トランプ相場の持続性はあるのか?
筆者は米国大統領選挙直前のコラム「米大統領選後は再び円安ドル高の流れになる」(2016年11月7日)で、大統領選挙後に円安ドル高が始まると述べた。トランプ氏の勝利はやや予想外だったが、その後の円安・株高はほぼ想定どおりの動きと冷静に見ている。
ただ、これほど大幅ではなかったとしても、仮にクリントン大統領になっていた場合でも、筆者は円安ドル高となっていたと考えている。
2016年央に多くのコメンテーターが述べていた、1ドル100円割れの円高リスクの根拠が薄いと見ていたため、その修正が起きるのは必然だった、というだけのことだろう。
さて、トランプ新政権が発足する2017年の日本の金融市場はどうなるか。トランプ相場で動いた、円安株高はいつまで続くのか?この点については同12月5日コラム「『円安ドル高』はいつまでどこまで続くのか」でも述べたが、トランプ相場は、米国における政策転換が引き起こしている円安ドル高の大きな流れと筆者は位置づけている。

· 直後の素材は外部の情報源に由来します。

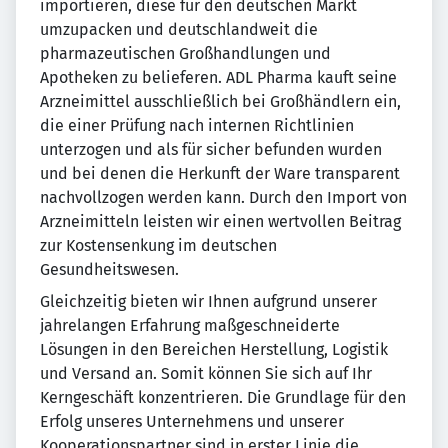
importieren, diese für den deutschen Markt
umzupacken und deutschlandweit die
pharmazeutischen Großhandlungen und
Apotheken zu belieferen. ADL Pharma kauft seine
Arzneimittel ausschließlich bei Großhändlern ein,
die einer Prüfung nach internen Richtlinien
unterzogen und als für sicher befunden wurden
und bei denen die Herkunft der Ware transparent
nachvollzogen werden kann. Durch den Import von
Arzneimitteln leisten wir einen wertvollen Beitrag
zur Kostensenkung im deutschen
Gesundheitswesen.
Gleichzeitig bieten wir Ihnen aufgrund unserer
jahrelangen Erfahrung maßgeschneiderte
Lösungen in den Bereichen Herstellung, Logistik
und Versand an. Somit können Sie sich auf Ihr
Kerngeschäft konzentrieren. Die Grundlage für den
Erfolg unseres Unternehmens und unserer
Kooperationspartner sind in erster Linie die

2012年末以降、大幅な円安ドル高は2度起きている。1度目はアベノミクス発動による日銀の「2%インフレ目標設定」「日銀執行部の体制変換」「量的質的金融緩和(QQE)導入」。そして2度目は2014年末の日銀のQQE2発動とFRB(米連邦準備理事会)の量的金融緩和縮小が原因であり、いずれも政策転換が引き起こしたものだ。
トランプ政権誕生による拡張的な財政政策の発動も、やはり大きな政策転換であり、過去2回と同様のことが起こるという見立てである。クリントン政権が誕生していた場合は、政策転換は起こらなかっただろうから、小幅な円安ドル高にとどまっただろう。